# Collected data entries:
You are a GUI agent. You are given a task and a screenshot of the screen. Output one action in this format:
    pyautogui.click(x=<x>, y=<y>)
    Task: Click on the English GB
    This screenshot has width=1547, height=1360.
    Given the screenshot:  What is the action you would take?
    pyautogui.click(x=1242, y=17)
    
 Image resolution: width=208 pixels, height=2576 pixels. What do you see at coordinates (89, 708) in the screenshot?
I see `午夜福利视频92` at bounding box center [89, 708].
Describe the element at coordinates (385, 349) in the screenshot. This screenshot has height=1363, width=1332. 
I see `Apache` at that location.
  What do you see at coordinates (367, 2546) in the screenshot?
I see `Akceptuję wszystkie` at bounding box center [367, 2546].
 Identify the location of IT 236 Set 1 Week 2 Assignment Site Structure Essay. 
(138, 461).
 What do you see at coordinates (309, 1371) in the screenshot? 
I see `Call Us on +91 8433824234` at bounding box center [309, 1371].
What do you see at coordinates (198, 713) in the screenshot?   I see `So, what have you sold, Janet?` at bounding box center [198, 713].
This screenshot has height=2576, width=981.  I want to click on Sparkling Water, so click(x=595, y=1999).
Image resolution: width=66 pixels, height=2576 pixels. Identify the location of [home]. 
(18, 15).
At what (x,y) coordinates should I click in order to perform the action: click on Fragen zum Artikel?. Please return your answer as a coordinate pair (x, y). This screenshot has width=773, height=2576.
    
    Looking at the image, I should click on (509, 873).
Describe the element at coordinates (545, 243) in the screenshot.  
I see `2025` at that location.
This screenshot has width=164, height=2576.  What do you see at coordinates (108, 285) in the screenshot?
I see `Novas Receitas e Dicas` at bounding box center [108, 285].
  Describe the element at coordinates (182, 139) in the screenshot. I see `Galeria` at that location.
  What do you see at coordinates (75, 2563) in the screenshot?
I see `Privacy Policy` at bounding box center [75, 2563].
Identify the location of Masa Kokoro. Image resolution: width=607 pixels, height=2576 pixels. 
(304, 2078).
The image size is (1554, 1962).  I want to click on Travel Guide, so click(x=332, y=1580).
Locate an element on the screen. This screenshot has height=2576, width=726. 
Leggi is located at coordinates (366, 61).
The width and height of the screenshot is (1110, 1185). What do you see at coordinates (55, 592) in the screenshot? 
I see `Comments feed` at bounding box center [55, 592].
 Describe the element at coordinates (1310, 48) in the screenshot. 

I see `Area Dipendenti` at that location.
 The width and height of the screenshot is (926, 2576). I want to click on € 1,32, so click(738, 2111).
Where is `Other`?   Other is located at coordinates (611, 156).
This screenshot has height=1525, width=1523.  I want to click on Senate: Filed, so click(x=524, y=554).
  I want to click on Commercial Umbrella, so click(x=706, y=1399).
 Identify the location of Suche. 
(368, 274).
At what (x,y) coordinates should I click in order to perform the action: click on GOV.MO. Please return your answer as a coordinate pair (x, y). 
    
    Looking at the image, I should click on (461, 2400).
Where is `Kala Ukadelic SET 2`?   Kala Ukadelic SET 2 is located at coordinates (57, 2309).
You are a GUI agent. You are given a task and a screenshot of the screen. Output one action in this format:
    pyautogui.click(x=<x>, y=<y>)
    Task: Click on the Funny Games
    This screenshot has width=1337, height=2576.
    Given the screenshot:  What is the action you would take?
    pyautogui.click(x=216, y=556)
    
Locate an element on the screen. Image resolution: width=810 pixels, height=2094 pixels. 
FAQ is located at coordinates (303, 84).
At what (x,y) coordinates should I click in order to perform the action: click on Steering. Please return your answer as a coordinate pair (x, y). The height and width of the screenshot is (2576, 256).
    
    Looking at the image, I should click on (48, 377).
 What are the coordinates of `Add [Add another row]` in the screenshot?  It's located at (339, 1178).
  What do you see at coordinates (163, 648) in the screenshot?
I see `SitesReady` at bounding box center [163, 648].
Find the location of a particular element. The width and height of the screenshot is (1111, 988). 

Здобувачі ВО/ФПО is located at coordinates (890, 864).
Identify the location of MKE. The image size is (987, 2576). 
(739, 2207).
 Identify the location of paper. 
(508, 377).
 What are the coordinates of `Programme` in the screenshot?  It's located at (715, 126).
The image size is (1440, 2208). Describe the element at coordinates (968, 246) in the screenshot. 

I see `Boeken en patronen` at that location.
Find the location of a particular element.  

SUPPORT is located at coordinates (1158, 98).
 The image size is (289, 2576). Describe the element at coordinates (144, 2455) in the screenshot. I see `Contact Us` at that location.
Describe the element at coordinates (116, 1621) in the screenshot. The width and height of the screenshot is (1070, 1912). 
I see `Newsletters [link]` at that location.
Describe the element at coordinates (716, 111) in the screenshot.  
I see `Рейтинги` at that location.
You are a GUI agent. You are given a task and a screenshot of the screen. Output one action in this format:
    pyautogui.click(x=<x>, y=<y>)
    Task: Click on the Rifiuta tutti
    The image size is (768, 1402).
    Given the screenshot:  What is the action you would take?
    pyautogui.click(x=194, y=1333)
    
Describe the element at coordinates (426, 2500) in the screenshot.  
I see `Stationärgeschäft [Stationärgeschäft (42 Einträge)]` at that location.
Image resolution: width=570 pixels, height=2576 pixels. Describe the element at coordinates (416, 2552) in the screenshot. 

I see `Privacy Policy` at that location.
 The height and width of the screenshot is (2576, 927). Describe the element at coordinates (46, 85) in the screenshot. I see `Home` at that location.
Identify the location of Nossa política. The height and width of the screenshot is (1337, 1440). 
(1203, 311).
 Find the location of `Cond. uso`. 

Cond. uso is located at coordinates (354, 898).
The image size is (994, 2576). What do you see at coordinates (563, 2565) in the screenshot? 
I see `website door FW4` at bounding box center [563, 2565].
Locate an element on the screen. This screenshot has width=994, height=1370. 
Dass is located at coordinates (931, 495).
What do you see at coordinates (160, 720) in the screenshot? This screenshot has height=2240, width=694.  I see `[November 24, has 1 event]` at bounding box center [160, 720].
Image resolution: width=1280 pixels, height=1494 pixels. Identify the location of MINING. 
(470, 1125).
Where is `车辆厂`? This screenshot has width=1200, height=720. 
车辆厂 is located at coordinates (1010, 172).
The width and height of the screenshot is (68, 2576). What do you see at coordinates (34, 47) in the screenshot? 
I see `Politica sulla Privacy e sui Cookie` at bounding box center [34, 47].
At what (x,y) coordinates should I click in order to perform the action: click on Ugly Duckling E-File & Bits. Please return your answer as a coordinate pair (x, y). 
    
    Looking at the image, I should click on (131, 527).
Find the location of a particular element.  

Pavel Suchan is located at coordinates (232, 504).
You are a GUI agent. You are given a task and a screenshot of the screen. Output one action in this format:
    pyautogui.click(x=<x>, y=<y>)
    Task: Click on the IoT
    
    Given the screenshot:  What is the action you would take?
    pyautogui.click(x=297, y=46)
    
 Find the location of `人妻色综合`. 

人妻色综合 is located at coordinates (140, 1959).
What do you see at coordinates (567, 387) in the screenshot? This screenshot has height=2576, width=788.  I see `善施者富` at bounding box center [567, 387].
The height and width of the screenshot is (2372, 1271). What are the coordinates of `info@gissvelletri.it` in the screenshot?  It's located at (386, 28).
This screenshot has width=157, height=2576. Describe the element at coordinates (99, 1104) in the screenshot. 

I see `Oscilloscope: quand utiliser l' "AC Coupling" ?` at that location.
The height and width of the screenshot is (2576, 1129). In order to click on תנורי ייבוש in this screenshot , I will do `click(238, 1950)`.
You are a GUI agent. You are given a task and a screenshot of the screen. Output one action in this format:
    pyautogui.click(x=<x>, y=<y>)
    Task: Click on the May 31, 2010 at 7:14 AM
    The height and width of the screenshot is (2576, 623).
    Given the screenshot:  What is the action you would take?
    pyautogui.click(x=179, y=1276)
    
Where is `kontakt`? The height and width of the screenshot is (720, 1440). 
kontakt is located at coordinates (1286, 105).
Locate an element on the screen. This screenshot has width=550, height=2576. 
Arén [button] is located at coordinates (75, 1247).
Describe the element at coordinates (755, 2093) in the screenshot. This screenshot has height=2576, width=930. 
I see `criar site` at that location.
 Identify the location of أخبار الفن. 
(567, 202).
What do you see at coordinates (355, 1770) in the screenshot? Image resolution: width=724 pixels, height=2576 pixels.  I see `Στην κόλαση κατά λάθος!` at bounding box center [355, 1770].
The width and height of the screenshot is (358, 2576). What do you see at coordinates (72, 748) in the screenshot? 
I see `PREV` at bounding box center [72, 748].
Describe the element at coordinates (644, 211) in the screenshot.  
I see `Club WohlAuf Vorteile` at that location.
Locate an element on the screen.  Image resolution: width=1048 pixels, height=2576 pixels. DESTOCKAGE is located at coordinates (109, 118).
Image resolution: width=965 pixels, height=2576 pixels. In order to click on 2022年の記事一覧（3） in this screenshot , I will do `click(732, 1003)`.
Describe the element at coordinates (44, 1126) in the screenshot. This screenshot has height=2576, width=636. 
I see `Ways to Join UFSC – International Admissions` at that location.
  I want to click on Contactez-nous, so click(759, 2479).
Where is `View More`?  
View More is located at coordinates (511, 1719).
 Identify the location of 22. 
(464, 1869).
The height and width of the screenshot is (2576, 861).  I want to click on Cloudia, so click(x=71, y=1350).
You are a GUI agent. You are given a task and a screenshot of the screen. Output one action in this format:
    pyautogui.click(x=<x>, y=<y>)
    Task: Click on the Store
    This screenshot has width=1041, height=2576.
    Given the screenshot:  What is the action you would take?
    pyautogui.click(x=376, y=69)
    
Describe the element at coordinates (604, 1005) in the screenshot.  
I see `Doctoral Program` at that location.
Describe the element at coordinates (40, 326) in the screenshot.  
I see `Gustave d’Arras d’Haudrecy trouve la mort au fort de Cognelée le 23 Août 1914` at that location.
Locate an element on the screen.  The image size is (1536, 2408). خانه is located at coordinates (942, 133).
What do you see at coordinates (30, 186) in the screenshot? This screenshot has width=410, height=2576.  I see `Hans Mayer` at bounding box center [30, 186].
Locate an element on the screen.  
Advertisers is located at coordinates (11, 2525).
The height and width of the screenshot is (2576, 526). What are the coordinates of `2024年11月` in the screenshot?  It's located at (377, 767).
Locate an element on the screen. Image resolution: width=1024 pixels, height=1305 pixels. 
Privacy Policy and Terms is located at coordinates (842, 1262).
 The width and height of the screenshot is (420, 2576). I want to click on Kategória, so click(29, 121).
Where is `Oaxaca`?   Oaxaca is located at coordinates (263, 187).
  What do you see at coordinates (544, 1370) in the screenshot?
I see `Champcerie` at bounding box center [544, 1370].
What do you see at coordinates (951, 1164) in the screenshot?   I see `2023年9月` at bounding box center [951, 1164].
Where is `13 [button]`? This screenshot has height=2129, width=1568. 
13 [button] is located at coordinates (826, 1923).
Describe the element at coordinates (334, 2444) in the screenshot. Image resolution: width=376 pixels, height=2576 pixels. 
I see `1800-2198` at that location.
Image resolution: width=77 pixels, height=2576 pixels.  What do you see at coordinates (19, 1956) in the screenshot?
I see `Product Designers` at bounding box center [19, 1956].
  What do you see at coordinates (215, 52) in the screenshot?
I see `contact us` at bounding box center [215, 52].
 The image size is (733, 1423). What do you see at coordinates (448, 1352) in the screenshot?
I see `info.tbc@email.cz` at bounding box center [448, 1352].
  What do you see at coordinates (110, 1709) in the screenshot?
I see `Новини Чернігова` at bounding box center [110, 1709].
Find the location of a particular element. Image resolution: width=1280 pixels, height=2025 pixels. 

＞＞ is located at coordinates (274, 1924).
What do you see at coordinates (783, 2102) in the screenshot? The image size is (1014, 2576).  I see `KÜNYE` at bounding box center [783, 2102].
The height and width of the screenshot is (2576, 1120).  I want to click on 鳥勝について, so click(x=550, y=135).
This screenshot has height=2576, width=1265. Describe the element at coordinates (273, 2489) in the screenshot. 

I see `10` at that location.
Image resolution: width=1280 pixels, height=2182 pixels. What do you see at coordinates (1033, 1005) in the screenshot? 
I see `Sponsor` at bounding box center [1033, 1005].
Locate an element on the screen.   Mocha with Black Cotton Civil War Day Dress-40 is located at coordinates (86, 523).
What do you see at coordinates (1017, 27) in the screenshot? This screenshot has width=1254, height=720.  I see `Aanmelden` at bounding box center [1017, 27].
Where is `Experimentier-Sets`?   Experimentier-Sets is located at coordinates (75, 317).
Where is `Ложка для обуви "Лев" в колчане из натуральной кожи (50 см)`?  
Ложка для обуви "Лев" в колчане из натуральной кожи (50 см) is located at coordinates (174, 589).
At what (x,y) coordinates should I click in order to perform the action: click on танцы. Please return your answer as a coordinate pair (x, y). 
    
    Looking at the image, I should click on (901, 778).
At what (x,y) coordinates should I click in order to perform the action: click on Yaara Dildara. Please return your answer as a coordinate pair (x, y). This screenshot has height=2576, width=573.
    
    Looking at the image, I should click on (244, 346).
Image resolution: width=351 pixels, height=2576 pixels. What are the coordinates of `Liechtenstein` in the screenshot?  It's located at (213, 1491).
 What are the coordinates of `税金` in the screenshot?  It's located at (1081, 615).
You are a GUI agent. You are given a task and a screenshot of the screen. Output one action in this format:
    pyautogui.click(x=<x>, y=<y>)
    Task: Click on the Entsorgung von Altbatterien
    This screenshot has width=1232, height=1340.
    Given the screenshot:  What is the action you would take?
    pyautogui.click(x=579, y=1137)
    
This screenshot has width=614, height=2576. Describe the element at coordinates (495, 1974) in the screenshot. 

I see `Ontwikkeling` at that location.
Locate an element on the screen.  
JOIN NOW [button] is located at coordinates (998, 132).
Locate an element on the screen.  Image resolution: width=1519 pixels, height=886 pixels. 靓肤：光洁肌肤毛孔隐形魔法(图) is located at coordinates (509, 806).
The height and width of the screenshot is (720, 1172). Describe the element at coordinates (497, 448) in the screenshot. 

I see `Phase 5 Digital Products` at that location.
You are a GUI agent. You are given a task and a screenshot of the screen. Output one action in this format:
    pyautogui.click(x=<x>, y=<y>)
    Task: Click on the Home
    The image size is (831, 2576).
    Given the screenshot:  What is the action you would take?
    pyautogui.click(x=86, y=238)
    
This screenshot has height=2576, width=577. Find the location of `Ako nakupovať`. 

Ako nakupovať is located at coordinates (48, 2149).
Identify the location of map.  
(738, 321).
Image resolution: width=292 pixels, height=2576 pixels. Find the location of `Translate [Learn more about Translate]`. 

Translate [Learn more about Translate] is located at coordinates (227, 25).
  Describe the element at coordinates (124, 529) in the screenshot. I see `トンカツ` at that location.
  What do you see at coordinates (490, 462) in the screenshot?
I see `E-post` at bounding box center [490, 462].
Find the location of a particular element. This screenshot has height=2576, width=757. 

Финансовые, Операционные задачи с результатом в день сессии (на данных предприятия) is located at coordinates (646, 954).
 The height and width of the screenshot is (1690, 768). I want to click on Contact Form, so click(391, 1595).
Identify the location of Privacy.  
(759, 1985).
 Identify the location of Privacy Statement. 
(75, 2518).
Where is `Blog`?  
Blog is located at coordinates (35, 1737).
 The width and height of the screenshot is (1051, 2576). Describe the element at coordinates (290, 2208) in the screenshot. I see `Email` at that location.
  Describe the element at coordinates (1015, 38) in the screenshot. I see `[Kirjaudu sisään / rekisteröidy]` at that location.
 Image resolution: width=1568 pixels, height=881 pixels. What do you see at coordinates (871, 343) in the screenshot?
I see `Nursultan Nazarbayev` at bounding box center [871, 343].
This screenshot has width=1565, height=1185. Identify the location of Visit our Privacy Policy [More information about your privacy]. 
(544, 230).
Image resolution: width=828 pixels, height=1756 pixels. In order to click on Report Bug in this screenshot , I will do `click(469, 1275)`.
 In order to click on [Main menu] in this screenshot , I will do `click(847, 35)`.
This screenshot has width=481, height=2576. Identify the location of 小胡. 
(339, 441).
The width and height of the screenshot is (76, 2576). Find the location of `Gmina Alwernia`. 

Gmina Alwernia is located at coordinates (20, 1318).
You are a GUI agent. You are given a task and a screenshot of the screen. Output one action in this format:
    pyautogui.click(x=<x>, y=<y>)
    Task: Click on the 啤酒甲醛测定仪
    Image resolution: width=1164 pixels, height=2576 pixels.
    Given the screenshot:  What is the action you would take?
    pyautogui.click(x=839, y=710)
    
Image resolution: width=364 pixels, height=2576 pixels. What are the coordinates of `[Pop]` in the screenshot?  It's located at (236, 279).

# TASK DESCRIPTION:
Exactly as written, please reproduce the lines from the first line of the data to the line containing "The image size is (1554, 1962).", inclusive, and nothing else.

# WRITTEN ANSWER:
You are a GUI agent. You are given a task and a screenshot of the screen. Output one action in this format:
    pyautogui.click(x=<x>, y=<y>)
    Task: Click on the English GB
    This screenshot has width=1547, height=1360.
    Given the screenshot:  What is the action you would take?
    pyautogui.click(x=1242, y=17)
    
 Image resolution: width=208 pixels, height=2576 pixels. What do you see at coordinates (89, 708) in the screenshot?
I see `午夜福利视频92` at bounding box center [89, 708].
Describe the element at coordinates (385, 349) in the screenshot. This screenshot has height=1363, width=1332. 
I see `Apache` at that location.
  What do you see at coordinates (367, 2546) in the screenshot?
I see `Akceptuję wszystkie` at bounding box center [367, 2546].
 Identify the location of IT 236 Set 1 Week 2 Assignment Site Structure Essay. 
(138, 461).
 What do you see at coordinates (309, 1371) in the screenshot? 
I see `Call Us on +91 8433824234` at bounding box center [309, 1371].
What do you see at coordinates (198, 713) in the screenshot?   I see `So, what have you sold, Janet?` at bounding box center [198, 713].
This screenshot has height=2576, width=981.  I want to click on Sparkling Water, so click(x=595, y=1999).
Image resolution: width=66 pixels, height=2576 pixels. Identify the location of [home]. 
(18, 15).
At what (x,y) coordinates should I click in order to perform the action: click on Fragen zum Artikel?. Please return your answer as a coordinate pair (x, y). This screenshot has width=773, height=2576.
    
    Looking at the image, I should click on (509, 873).
Describe the element at coordinates (545, 243) in the screenshot.  
I see `2025` at that location.
This screenshot has width=164, height=2576.  What do you see at coordinates (108, 285) in the screenshot?
I see `Novas Receitas e Dicas` at bounding box center [108, 285].
  Describe the element at coordinates (182, 139) in the screenshot. I see `Galeria` at that location.
  What do you see at coordinates (75, 2563) in the screenshot?
I see `Privacy Policy` at bounding box center [75, 2563].
Identify the location of Masa Kokoro. Image resolution: width=607 pixels, height=2576 pixels. 
(304, 2078).
The image size is (1554, 1962).  I want to click on Travel Guide, so click(x=332, y=1580).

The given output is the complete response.